I got one of the see starter trays with the peat cubes. Wet it all down and pulled the peat out of the little packets after it had expanded. LaId it flat and put in a piece of ghost wood hoping it would make transport slimpler. Sprinkled in about 1/3 of the packet and put it under a 65k cfl. This was on 3/2



















Now today 3/24 with misting every few days and 2x misting with rice water its looking like this...










The stick has some mold but other wise not bad for about 22 days. I dropped in some springtails tonight (about 20) to see if they will take care of the mold.


----------



## earthfrog (May 18, 2008)

The green mold seems the least aggressive of the molds but if it were me, I'd remove that piece and boil/bake it to get rid of some growth and put it back in to give the kyoto moss a chance to catch up. It took me months to get mine growing in good.


----------



## Lunar Gecko (May 7, 2010)

I may do that or just pull the stick out all together.

About how long did you have yours going till it got to the stage mine is at? Wondering how long I have till I can pull some out.
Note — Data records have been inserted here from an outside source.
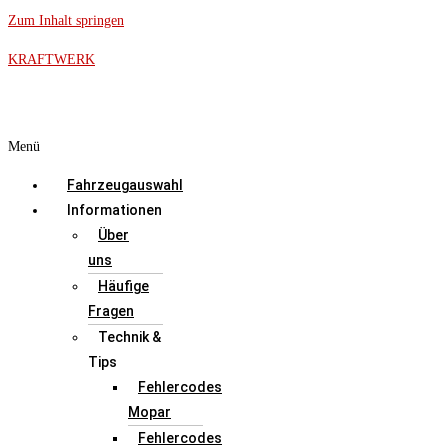
Zum Inhalt springen
KRAFTWERK
Menü
Fahrzeugauswahl
Informationen
Über
uns
Häufige
Fragen
Technik &
Tips
Fehlercodes
Mopar
Fehlercodes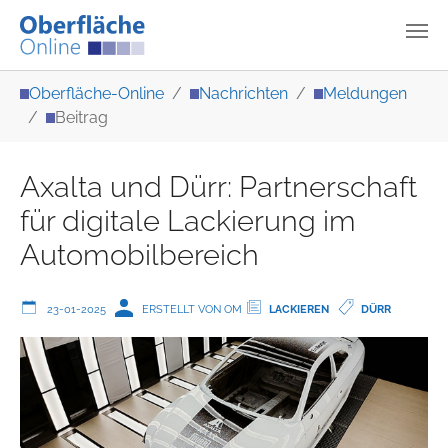
Zum Hauptinhalt springen
Sie sind hier:
Oberfläche-Online
Nachrichten
Meldungen
Beitrag
Axalta und Dürr: Partnerschaft
für digitale Lackierung im
Automobilbereich
23-01-2025
ERSTELLT VON OM
LACKIEREN
DÜRR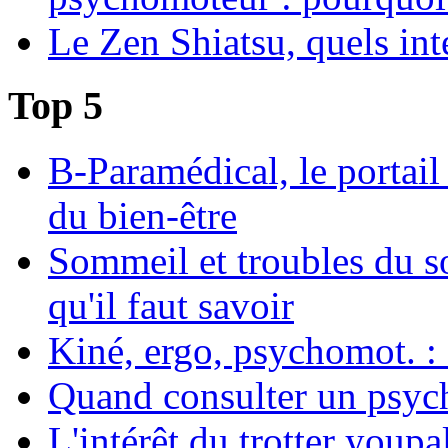
Le Zen Shiatsu, quels int
Top 5
B-Paramédical, le portail
du bien-être
Sommeil et troubles du s
qu'il faut savoir
Kiné, ergo, psychomot. : 
Quand consulter un psych
L'intérêt du trotter youpa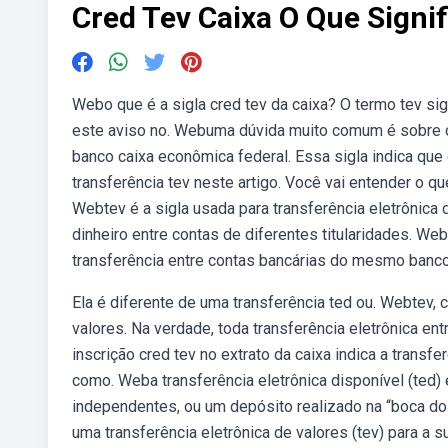
Cred Tev Caixa O Que Signif
Webo que é a sigla cred tev da caixa? O termo tev sign
este aviso no. Webuma dúvida muito comum é sobre o 
banco caixa econômica federal. Essa sigla indica que
transferência tev neste artigo. Você vai entender o q
Webtev é a sigla usada para transferência eletrônica 
dinheiro entre contas de diferentes titularidades. Web
transferência entre contas bancárias do mesmo banco
Ela é diferente de uma transferência ted ou. Webtev, c
valores. Na verdade, toda transferência eletrônica e
inscrição cred tev no extrato da caixa indica a transf
como. Weba transferência eletrônica disponível (ted) 
independentes, ou um depósito realizado na “boca do c
uma transferência eletrônica de valores (tev) para a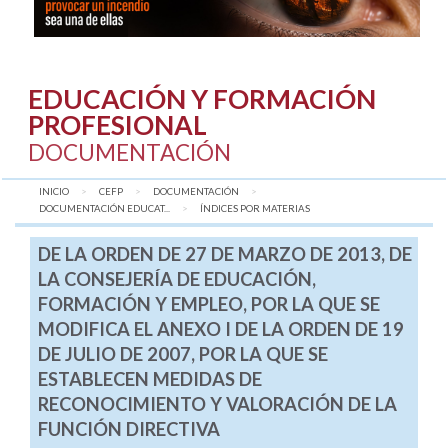
EDUCACIÓN Y FORMACIÓN
PROFESIONAL
DOCUMENTACIÓN
INICIO
CEFP
DOCUMENTACIÓN
DOCUMENTACIÓN EDUCAT...
AQUÍ:
ÍNDICES POR MATERIAS
DE LA ORDEN DE 27 DE MARZO DE 2013, DE
LA CONSEJERÍA DE EDUCACIÓN,
FORMACIÓN Y EMPLEO, POR LA QUE SE
MODIFICA EL ANEXO I DE LA ORDEN DE 19
DE JULIO DE 2007, POR LA QUE SE
ESTABLECEN MEDIDAS DE
RECONOCIMIENTO Y VALORACIÓN DE LA
FUNCIÓN DIRECTIVA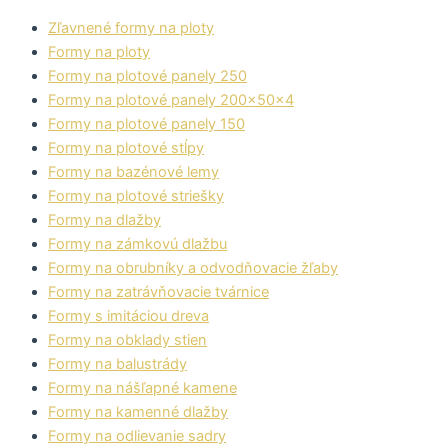
Zľavnené formy na ploty
Formy na ploty
Formy na plotové panely 250
Formy na plotové panely 200x50x4
Formy na plotové panely 150
Formy na plotové stĺpy
Formy na bazénové lemy
Formy na plotové striešky
Formy na dlažby
Formy na zámkovú dlažbu
Formy na obrubníky a odvodňovacie žľaby
Formy na zatrávňovacie tvárnice
Formy s imitáciou dreva
Formy na obklady stien
Formy na balustrády
Formy na nášľapné kamene
Formy na kamenné dlažby
Formy na odlievanie sadry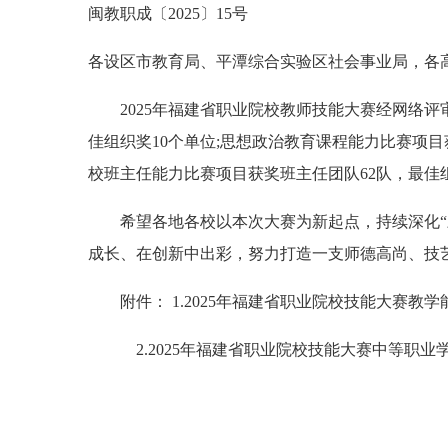
闽教职成〔2025〕15号
各设区市教育局、平潭综合实验区社会事业局，各
2025年福建省职业院校教师技能大赛经网络评审
佳组织奖10个单位;思想政治教育课程能力比赛项目
校班主任能力比赛项目获奖班主任团队62队，最佳
希望各地各校以本次大赛为新起点，持续深化“三
成长、在创新中出彩，努力打造一支师德高尚、技
附件： 1.2025年福建省职业院校技能大赛教
2.2025年福建省职业院校技能大赛中等职业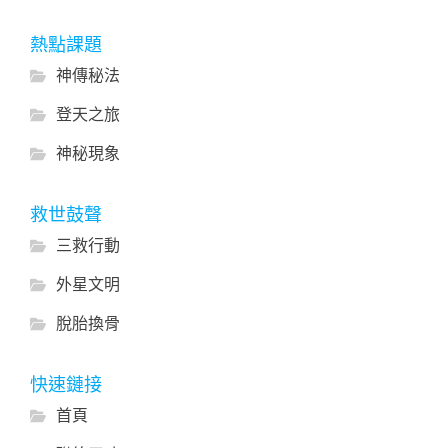
熱點課題
神傳秘法
登天之旅
神秘現象
救世鼓聲
三救行動
外星文明
脫胎換骨
快速鏈接
首頁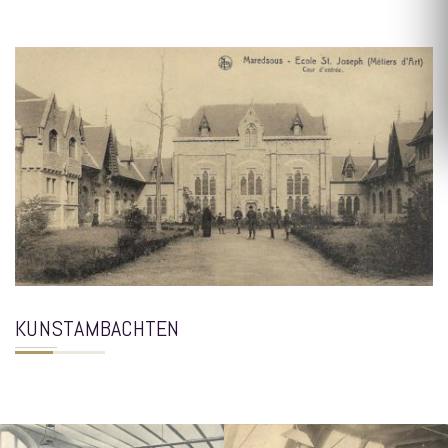
KUNSTAMBACHTEN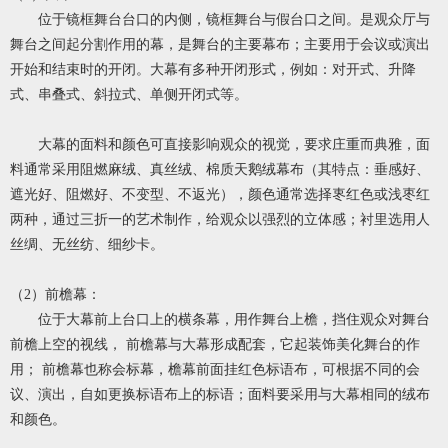
位于镜框舞台台口的内侧，镜框舞台与假台口之间。是观众厅与
舞台之间起分割作用的幕，是舞台的主要幕布；主要用于会议或演出
开始和结束时的开闭。大幕有多种开闭形式，例如：对开式、升降
式、串叠式、斜拉式、单侧开闭式等。
大幕的面料和颜色可直接影响观众的视觉，要求庄重而典雅，面
料通常采用阻燃麻绒、真丝绒、棉质天鹅绒幕布（其特点：垂感好、
遮光好、阻燃好、不变型、不返光），颜色通常选择栆红色或浅枣红
两种，通过三折一的艺术制作，给观众以强烈的立体感；衬里选用人
丝绸、无丝纺、细纱卡。
（2）前檐幕：
位于大幕前上台口上的横条幕，用作舞台上檐，挡住观众对舞台
前檐上空的视线， 前檐幕与大幕形成配套，它起装饰美化舞台的作
用； 前檐幕也称会标幕，檐幕前面挂红色标语布，可根据不同的会
议、演出，自如更换标语布上的标语；面料要采用与大幕相同的绒布
和颜色。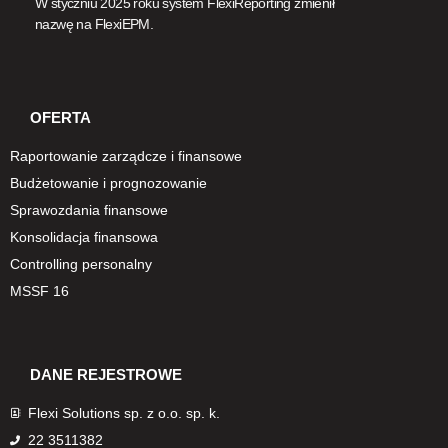
W styczniu 2025 roku system FlexiReporting zmienił
nazwę na FlexiEPM.
OFERTA
Raportowanie zarządcze i finansowe
Budżetowanie i prognozowanie
Sprawozdania finansowe
Konsolidacja finansowa
Controlling personalny
MSSF 16
DANE REJESTROWE
Flexi Solutions sp. z o.o. sp. k.
22 3511382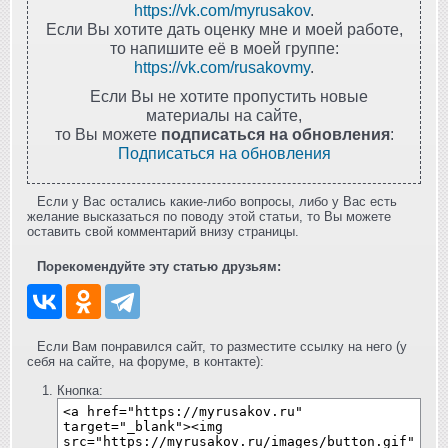
https://vk.com/myrusakov
.
Если Вы хотите дать оценку мне и моей работе,
то напишите её в моей группе:
https://vk.com/rusakovmy
.
Если Вы не хотите пропустить новые
материалы на сайте,
то Вы можете
подписаться на обновления
:
Подписаться на обновления
Если у Вас остались какие-либо вопросы, либо у Вас есть
желание высказаться по поводу этой статьи, то Вы можете
оставить свой комментарий внизу страницы.
Порекомендуйте эту статью друзьям:
Если Вам понравился сайт, то разместите ссылку на него (у
себя на сайте, на форуме, в контакте):
Кнопка: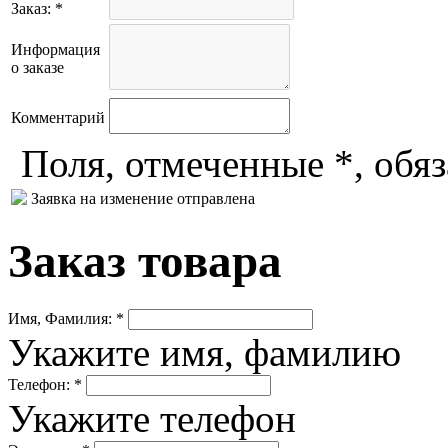
Заказ: *
Информация
о заказе
Комментарий
Поля, отмеченные *, обя
Заявка на изменение отправлена
Заказ товара
Имя, Фамилия: *
Укажите имя, фамилию
Телефон: *
Укажите телефон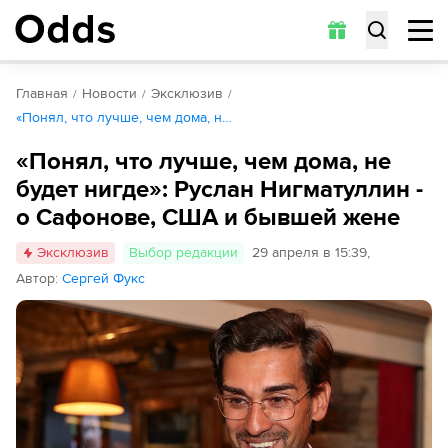
Главная
Новости
Эксклюзив
«Понял, что лучше, чем дома, н…
«Понял, что лучше, чем дома, не
будет нигде»: Руслан Нигматуллин -
о Сафонове, США и бывшей жене
Эксклюзив
Выбор редакции
29 апреля в 15:39
,
Автор
:
Сергей Фукс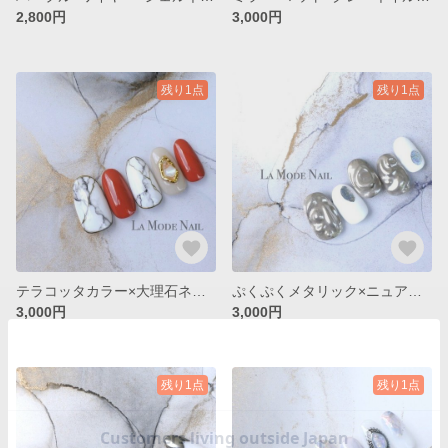
2,800円
3,000円
残り1点
残り1点
テラコッタカラー×大理石ネイル◇No.038
ぷくぷくメタリック×ニュアンスネイル◇No.035
3,000円
3,000円
残り1点
残り1点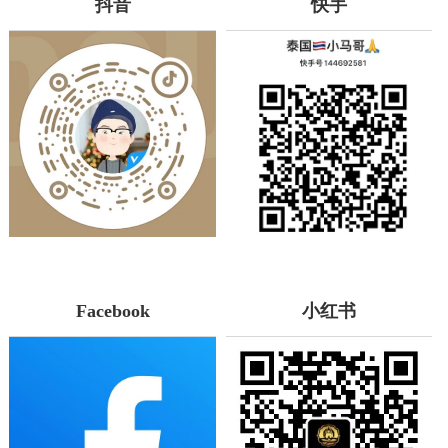
抖音
快手
Facebook
小红书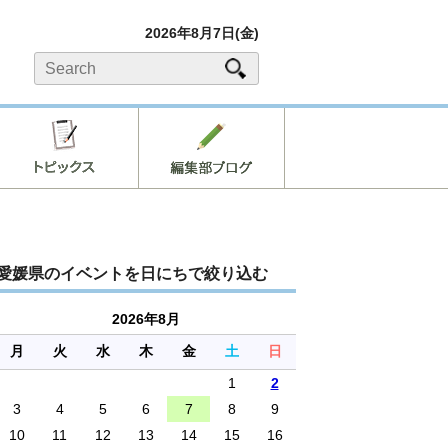
2026年8月7日(金)
愛媛県のイベントを日にちで絞り込む
2026年8月
月
火
水
木
金
土
日
1
2
3
4
5
6
7
8
9
10
11
12
13
14
15
16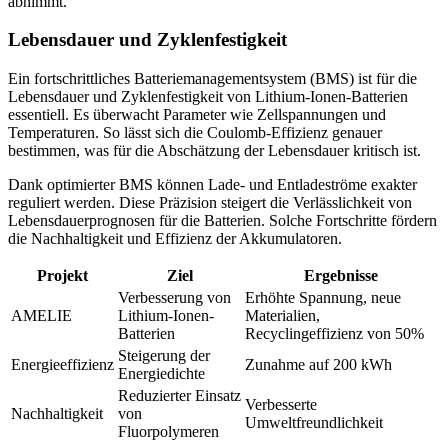
abnimmt.
Lebensdauer und Zyklenfestigkeit
Ein fortschrittliches Batteriemanagementsystem (BMS) ist für die
Lebensdauer und Zyklenfestigkeit von Lithium-Ionen-Batterien
essentiell. Es überwacht Parameter wie Zellspannungen und
Temperaturen. So lässt sich die Coulomb-Effizienz genauer
bestimmen, was für die Abschätzung der Lebensdauer kritisch ist.
Dank optimierter BMS können Lade- und Entladeströme exakter
reguliert werden. Diese Präzision steigert die Verlässlichkeit von
Lebensdauerprognosen für die Batterien. Solche Fortschritte fördern
die Nachhaltigkeit und Effizienz der Akkumulatoren.
Projekt
Ziel
Ergebnisse
Verbesserung von
Erhöhte Spannung, neue
AMELIE
Lithium-Ionen-
Materialien,
Batterien
Recyclingeffizienz von 50%
Steigerung der
Energieeffizienz
Zunahme auf 200 kWh
Energiedichte
Reduzierter Einsatz
Verbesserte
Nachhaltigkeit
von
Umweltfreundlichkeit
Fluorpolymeren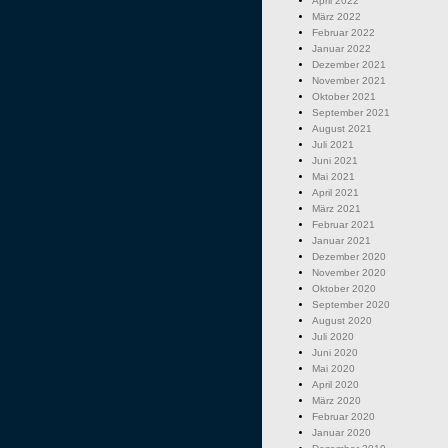
April 2022
März 2022
Februar 2022
Januar 2022
Dezember 2021
November 2021
Oktober 2021
September 2021
August 2021
Juli 2021
Juni 2021
Mai 2021
April 2021
März 2021
Februar 2021
Januar 2021
Dezember 2020
November 2020
Oktober 2020
September 2020
August 2020
Juli 2020
Juni 2020
Mai 2020
April 2020
März 2020
Februar 2020
Januar 2020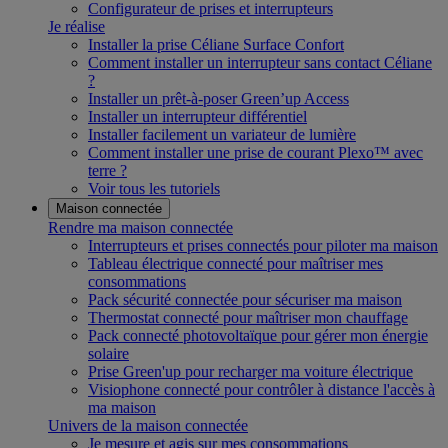
Configurateur de prises et interrupteurs
Je réalise
Installer la prise Céliane Surface Confort
Comment installer un interrupteur sans contact Céliane
?
Installer un prêt-à-poser Green’up Access
Installer un interrupteur différentiel
Installer facilement un variateur de lumière
Comment installer une prise de courant Plexo™ avec
terre ?
Voir tous les tutoriels
Maison connectée
Rendre ma maison connectée
Interrupteurs et prises connectés pour piloter ma maison
Tableau électrique connecté pour maîtriser mes
consommations
Pack sécurité connectée pour sécuriser ma maison
Thermostat connecté pour maîtriser mon chauffage
Pack connecté photovoltaïque pour gérer mon énergie
solaire
Prise Green'up pour recharger ma voiture électrique
Visiophone connecté pour contrôler à distance l'accès à
ma maison
Univers de la maison connectée
Je mesure et agis sur mes consommations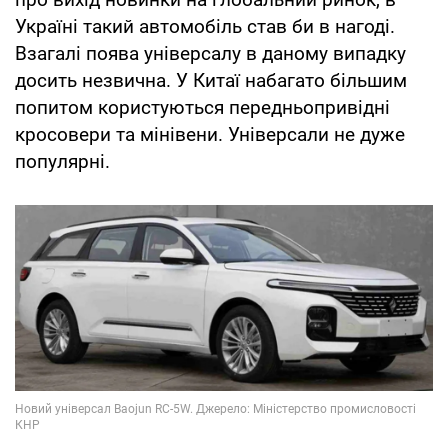
Україні такий автомобіль став би в нагоді.
Взагалі поява універсалу в даному випадку
досить незвична. У Китаї набагато більшим
попитом користуються передньопривідні
кросовери та мінівени. Універсали не дуже
популярні.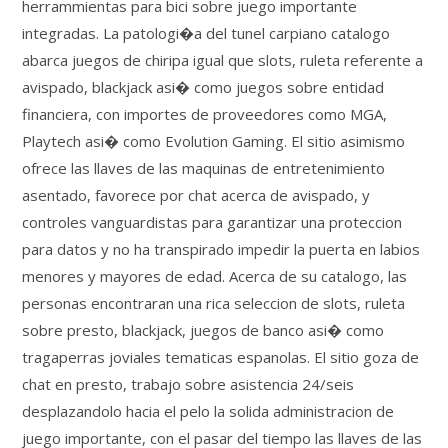
herrammientas para bici sobre juego importante
integradas. La patologi�a del tunel carpiano catalogo
abarca juegos de chiripa igual que slots, ruleta referente a
avispado, blackjack asi� como juegos sobre entidad
financiera, con importes de proveedores como MGA,
Playtech asi� como Evolution Gaming. El sitio asimismo
ofrece las llaves de las maquinas de entretenimiento
asentado, favorece por chat acerca de avispado, y
controles vanguardistas para garantizar una proteccion
para datos y no ha transpirado impedir la puerta en labios
menores y mayores de edad. Acerca de su catalogo, las
personas encontraran una rica seleccion de slots, ruleta
sobre presto, blackjack, juegos de banco asi� como
tragaperras joviales tematicas espanolas. El sitio goza de
chat en presto, trabajo sobre asistencia 24/seis
desplazandolo hacia el pelo la solida administracion de
juego importante, con el pasar del tiempo las llaves de las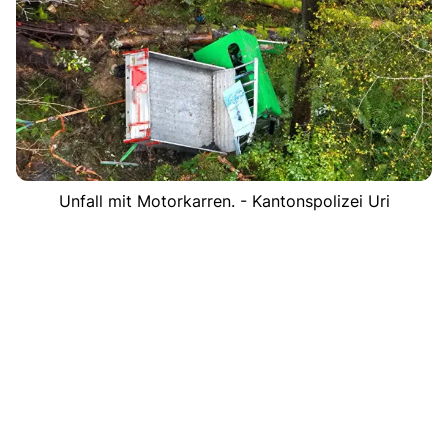
Unfall mit Motorkarren. - Kantonspolizei Uri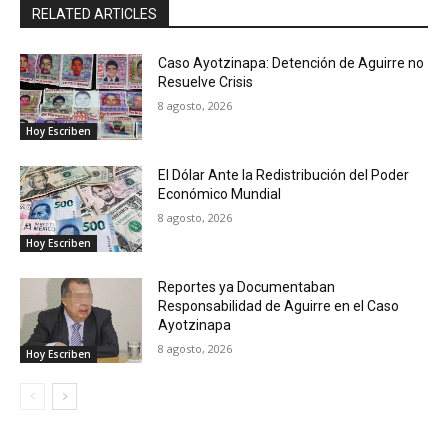
RELATED ARTICLES
Caso Ayotzinapa: Detención de Aguirre no
Resuelve Crisis
8 agosto, 2026
Hoy Escriben
El Dólar Ante la Redistribución del Poder
Económico Mundial
8 agosto, 2026
Hoy Escriben
Reportes ya Documentaban
Responsabilidad de Aguirre en el Caso
Ayotzinapa
8 agosto, 2026
Hoy Escriben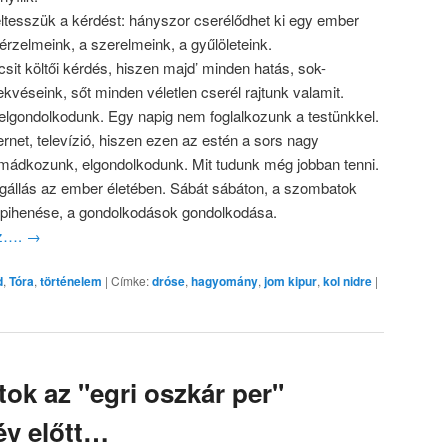
eltesszük a kérdést: hányszor cserélődhet ki egy ember
 érzelmeink, a szerelmeink, a gyűlöleteink.
csit költői kérdés, hiszen majd’ minden hatás, sok-
véseink, sőt minden véletlen cserél rajtunk valamit.
 elgondolkodunk. Egy napig nem foglalkozunk a testünkkel.
internet, televízió, hiszen ezen az estén a sors nagy
Imádkozunk, elgondolkodunk. Mit tudunk még jobban tenni.
megállás az ember életében. Sábát sábáton, a szombatok
pihenése, a gondolkodások gondolkodása.
oz….
→
d
,
Tóra
,
történelem
|
Címke:
dróse
,
hagyomány
,
jom kipur
,
kol nidre
|
ok az "egri oszkár per"
év előtt…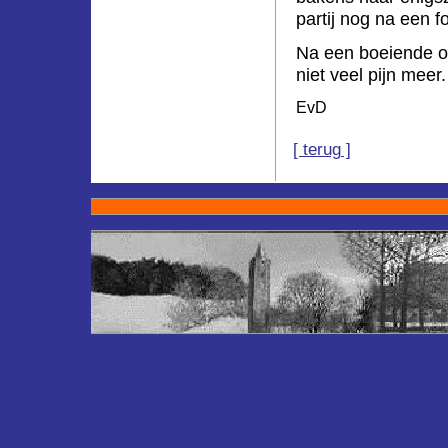
partij nog na een f
Na een boeiende o
niet veel pijn meer
EvD
[ terug ]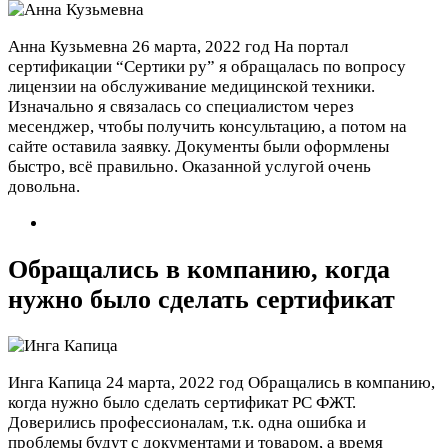
Анна Кузьмевна
26 марта, 2022 год
На портал
сертификации “Сертики ру” я обращалась по вопросу
лицензии на обслуживание медицинской техники.
Изначально я связалась со специалистом через
месенджер, чтобы получить консультацию, а потом на
сайте оставила заявку. Документы были оформлены
быстро, всё правильно. Оказанной услугой очень
довольна.
Обращались в компанию, когда
нужно было сделать сертификат
Инга Капица
24 марта, 2022 год
Обращались в компанию,
когда нужно было сделать сертификат РС ФЖТ.
Доверились профессионалам, т.к. одна ошибка и
проблемы будут с документами и товаром, а время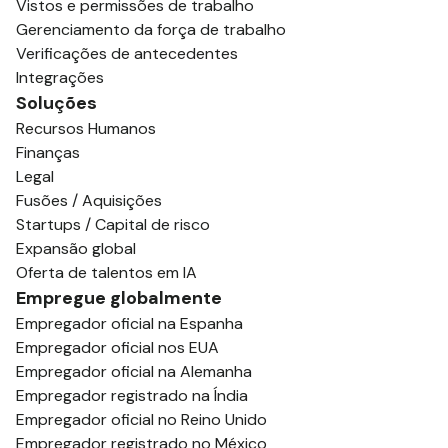
Vistos e permissões de trabalho
Gerenciamento da força de trabalho
Verificações de antecedentes
Integrações
Soluções
Recursos Humanos
Finanças
Legal
Fusões / Aquisições
Startups / Capital de risco
Expansão global
Oferta de talentos em IA
Empregue globalmente
Empregador oficial na Espanha
Empregador oficial nos EUA
Empregador oficial na Alemanha
Empregador registrado na Índia
Empregador oficial no Reino Unido
Empregador registrado no México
Im thinking anther 20-30 days.


----------



## earthfrog (May 18, 2008)

Lunar Gecko said:


> I may do that or just pull the stick out all together.
> 
> About how long did you have yours going till it got to the stage mine is at? Wondering how long I have till I can pull some out. Im thinking anther 20-30 days.


It will probably be about that long before it coats the surface provided mold or fungus does not overtake it. 
Mine is not a good measure for you since I just sprinkled it in my viv everywhere and it took months to activate and grow. The only place it rooted was on a seed pod---now the seed pod is covered in the stuff and it is a super-soft, microfine hair that lets off spores now and then.
Do not let it dry out in viv or it will turn yellow and take a looong time to turn green again (if ever). It likes to stay cool, too, and once mature likes moderate lighting rather than bright lighting.


----------



## Okapi (Oct 12, 2007)

any updates?


----------



## Sigaw (Apr 3, 2010)

Yeah, I'd like an update on this as well.


----------



## soknleet (Feb 15, 2011)

Maybe a dead end here, but is there any results ? 

Would be fun to see that this realy worked out


----------



## McBobs (Apr 26, 2007)

Definitely a dead end. The OP hasn't been on DB in 6 months.


----------